# taz.de -- Immer mit der Ruhe: Lob des Mittagsschlafs
       
       > Frühjahrsmüde? Ein Nickerchen verändert nicht die Welt, aber den Rest des
       > Tages. Und: Es ist ein emanzipatorischer Akt.
       
 (IMG) Bild: Im privaten Paralleluniversum: Nickerchen an der Lübecker Bucht
       
       Berlin taz | Die schönste Würdigung des Mittagsschlafs stammt von
       [1][Pieter Bruegel] dem Älteren: 1567 schuf der Renaissancemaler sein
       Gemälde „[2][Das Schlaraffenland]“. Das Ölbild, heute im Besitz der Alten
       Pinakothek in München, zeigt Ritter, Gelehrte und Bauern – alle scheinen
       sie ordentlich geschlemmt zu haben.
       
       Rund um sie sind zahlreiche mehr oder weniger realistische Lebensmittel
       angeordnet. So hängt das Dach einer Hütte voller Pfannkuchen, zu sehen ist
       weiterhin ein Ferkel, an das bereits ein Tranchiermesser geschnallt ist.

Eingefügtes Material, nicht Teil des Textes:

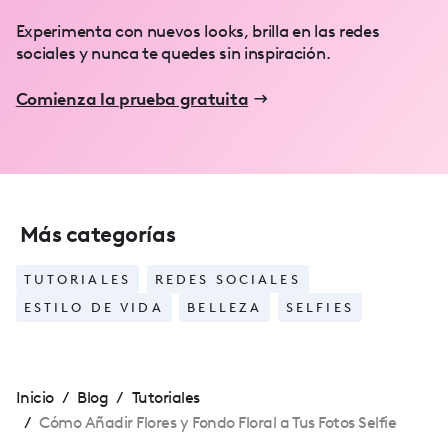
Experimenta con nuevos looks, brilla en las redes
sociales y nunca te quedes sin inspiración.
Comienza la prueba gratuita
Más categorías
TUTORIALES
REDES SOCIALES
ESTILO DE VIDA
BELLEZA
SELFIES
Inicio
/
Blog
/
Tutoriales
/
Cómo Añadir Flores y Fondo Floral a Tus Fotos Selfie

       Jetzt liegen die drei aber erst einmal mit dicken Wänsten auf dem Boden.
       Einer zwinkert noch müde in den Himmel, die anderen sind bereits
       hinübergeglitten in einen süßen Schlaf.
       
       Nun ist unser Alltag in den seltensten Fällen mit dem Leben im
       Schlaraffenland vergleichbar. Doch wer regelmäßig Mittagsschlaf hält, weiß,
       dass Bruegels Bild eine gewisse Realitätsnähe besitzt. Das Nickerchen am
       Nachmittag dient nicht nur der Verdauung. Es transportiert eine:n für eine
       Zeitspanne, die allein durch persönliche Vorlieben abgesteckt ist, in ein
       sehr privates Paralleluniversum. „Der Mittagsschlaf ist eine Inbesitznahme
       der eigenen Zeit, die sich dem ‚Controlling‘ entzieht. Die Siesta ist
       emanzipatorisch“, erklärt der französische Philosoph Thierry Paquot in
       seinem empfehlenswerten Essay „Die Kunst des Mittagsschlafes“.
       
       Einige Vorkehrungen sind zu treffen, um sich in diesem wohlzufühlen: Im
       Idealfall ist das Bett frisch gemacht, zwingend nötig ist es, das Telefon
       auszuschalten, von der Berieselung durch Musik ist abzuraten. Was hingegen
       nicht schadet, ist Licht. Im Gegenteil, ein paar Sonnenstrahlen, die durch
       einen Gardinenspalt fallen, machen den Mittagsschlaf erst so richtig schön.
       
       ## Sorgen nur noch im Rückspiegel
       
       Man gleitet dann in einen Zustand, der ein entfernter Verwandter des
       nächtlichen Schlafes ist: Warme Gedanken strömen durch den Körper, die eine
       oder andere gute Idee taucht auf und wieder ab, die Muskeln entspannen
       sich. Kein Text will geschrieben, kein Acker bestellt werden. Das Aufwachen
       ist schließlich ein kleiner Morgen. Egal welche Sorgen den Vormittag
       prägten, sie sind jetzt nur noch im Rückspiegel zu erahnen.
       
       Das Nickerchen ist in den letzten Jahren immer mal wieder zum Gegenstand
       des öffentlichen Diskurses geworden, wenngleich in anderen Zusammenhängen:
       Es soll heute nicht mehr dem Wohlbefinden dienen, sondern der Mobilmachung
       für einen emsigen Nachmittag. Große US-Firmen wie Google, Ben & Jerrys oder
       Nike erlauben ihren Angestellten, in den Betriebsräumen die Augen zu
       schließen.
       
       Beim Gelsenkirchener Heizungsunternehmen Vaillant stehen den Mitarbeitenden
       sogar Ruheräume mit gepolsterten Liegen zur Verfügung. Ein freundlicher
       Zug, aber: Von großem Vorteil ist beim Mittagsschlaf das Privileg des
       eigenen Bettes – und die Einsamkeit. Die erwünschte Gelassenheit lässt sich
       kaum erreichen, wenn keine zwei Meter entfernt die Person liegt, die schon
       im Morgenmeeting genervt hat.
       
       Die Studienlage zum Mittagsschlaf ist widersprüchlich. 2007 ergab eine
       Studie in Griechenland: Er senkt das Risiko für Herzinfarkt und
       Schlaganfall um 40 Prozent. [3][Britische Wissenschaftler:innen]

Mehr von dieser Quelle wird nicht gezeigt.